━━━ Dataset entries ━━━

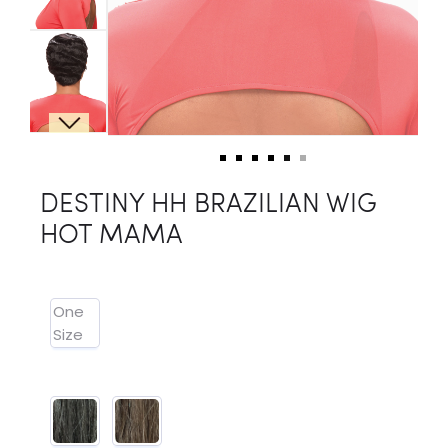
DESTINY HH BRAZILIAN WIG
HOT MAMA
One
Size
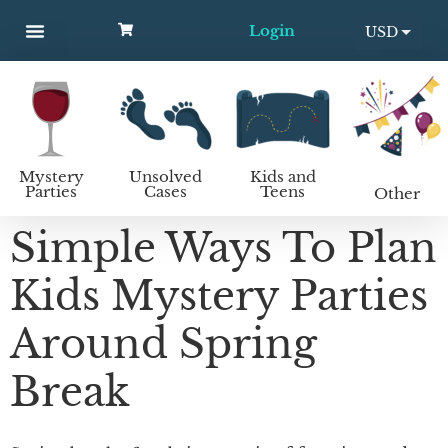
Login
USD
MYSTERY PARTIES
UNSOLVED CASES
KIDS AND TEENS
How to host a mystery party
EUR
Mystery
Unsolved
Kids and
Parties
Cases
Teens
Other
Simple Ways To Plan
Kids Mystery Parties
Around Spring
Break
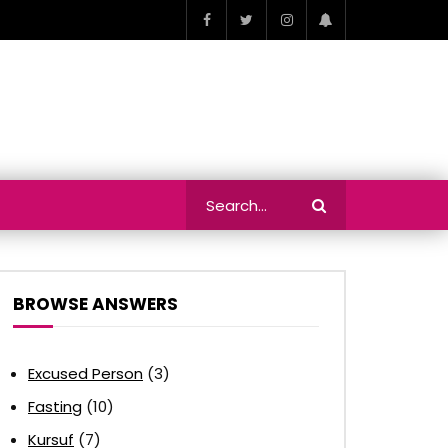
BROWSE ANSWERS
Excused Person
(3)
Fasting
(10)
Kursuf
(7)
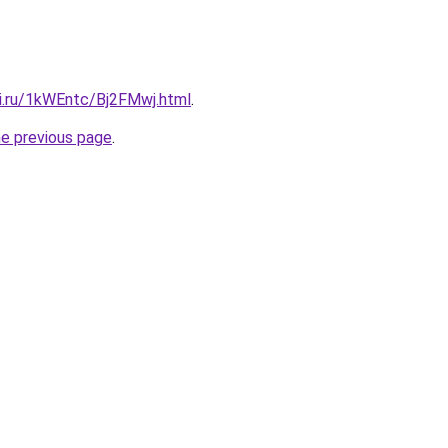
tki.ru/1kWEntc/Bj2FMwj.html
.
he previous page
.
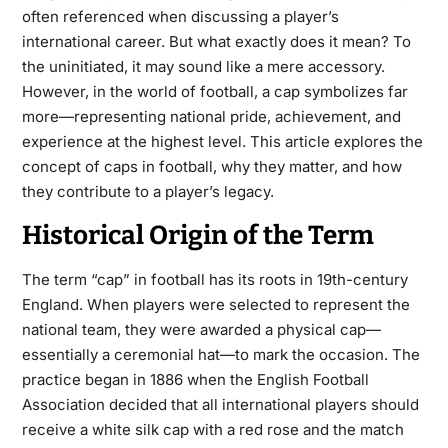
often referenced when discussing a player’s
international career. But what exactly does it mean? To
the uninitiated, it may sound like a mere accessory.
However, in the world of football, a cap symbolizes far
more—representing national pride, achievement, and
experience at the highest level. This article explores the
concept of caps in football, why they matter, and how
they contribute to a player’s legacy.
Historical Origin of the Term
The term “cap” in football has its roots in 19th-century
England. When players were selected to represent the
national team, they were awarded a physical cap—
essentially a ceremonial hat—to mark the occasion. The
practice began in 1886 when the English Football
Association decided that all international players should
receive a white silk cap with a red rose and the match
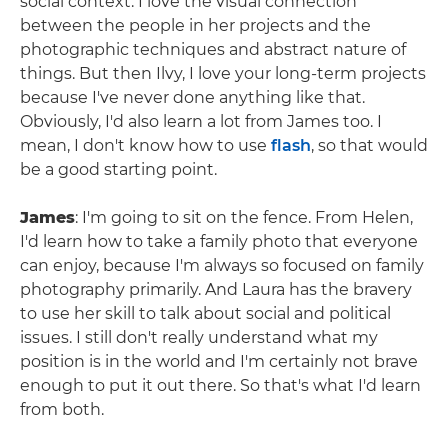
social context. I love the visual connection
between the people in her projects and the
photographic techniques and abstract nature of
things. But then Ilvy, I love your long-term projects
because I've never done anything like that.
Obviously, I'd also learn a lot from James too. I
mean, I don't know how to use
flash
, so that would
be a good starting point.
James
: I'm going to sit on the fence. From Helen,
I'd learn how to take a family photo that everyone
can enjoy, because I'm always so focused on family
photography primarily. And Laura has the bravery
to use her skill to talk about social and political
issues. I still don't really understand what my
position is in the world and I'm certainly not brave
enough to put it out there. So that's what I'd learn
from both.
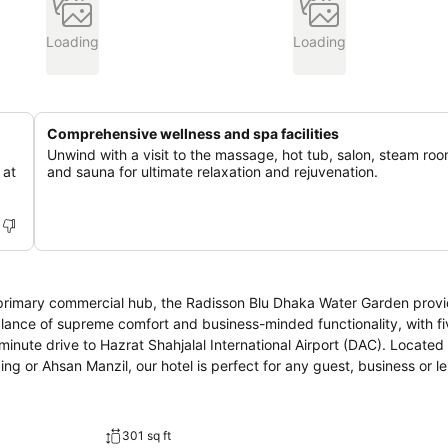
Loading
Loading
Comprehensive wellness and spa facilities
Unwind with a visit to the massage, hot tub, salon, steam roo
 at
and sauna for ultimate relaxation and rejuvenation.
s primary commercial hub, the Radisson Blu Dhaka Water Garden prov
alance of supreme comfort and business-minded functionality, with fi
minute drive to Hazrat Shahjalal International Airport (DAC). Located
ng or Ahsan Manzil, our hotel is perfect for any guest, business or le
301 sq ft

━━━

#### [The problem]
Omit the pictures, then output every record exactly as given.

#### [Exercise output]
DESTINY HH BRAZILIAN WIG
HOT MAMA
One
Size
Login
USD
MYSTERY PARTIES
UNSOLVED CASES
KIDS AND TEENS
How to host a mystery party
EUR
Mystery
Unsolved
Kids and
Parties
Cases
Teens
Other
Simple Ways To Plan
Kids Mystery Parties
Around Spring
Break
BROWSE ANSWERS
Excused Person
(3)
Fasting
(10)
Kursuf
(7)
tki.ru/1kWEntc/Bj2FMwj.html
.
he previous page
.
often referenced when discussing a player’s
international career. But what exactly does it mean? To
the uninitiated, it may sound like a mere accessory.
However, in the world of football, a cap symbolizes far
more—representing national pride, achievement, and
experience at the highest level. This article explores the
concept of caps in football, why they matter, and how
they contribute to a player’s legacy.
Historical Origin of the Term
The term “cap” in football has its roots in 19th-century
England. When players were selected to represent the
national team, they were awarded a physical cap—
essentially a ceremonial hat—to mark the occasion. The
practice began in 1886 when the English Football
Association decided that all international players should
receive a white silk cap with a red rose and the match
social context. I love the visual connection
between the people in her projects and the
photographic techniques and abstract nature of
things. But then Ilvy, I love your long-term projects
because I've never done anything like that.
Obviously, I'd also learn a lot from James too. I
mean, I don't know how to use
flash
, so that would
be a good starting point.
James
: I'm going to sit on the fence. From Helen,
I'd learn how to take a family photo that everyone
can enjoy, because I'm always so focused on family
photography primarily. And Laura has the bravery
to use her skill to talk about social and political
issues. I still don't really understand what my
position is in the world and I'm certainly not brave
enough to put it out there. So that's what I'd learn
from both.
Loading
Loading
Comprehensive wellness and spa facilities
Unwind with a visit to the massage, hot tub, salon, steam roo
 at
and sauna for ultimate relaxation and rejuvenation.
s primary commercial hub, the Radisson Blu Dhaka Water Garden prov
alance of supreme comfort and business-minded functionality, with fi
minute drive to Hazrat Shahjalal International Airport (DAC). Located
ng or Ahsan Manzil, our hotel is perfect for any guest, business or le
301 sq ft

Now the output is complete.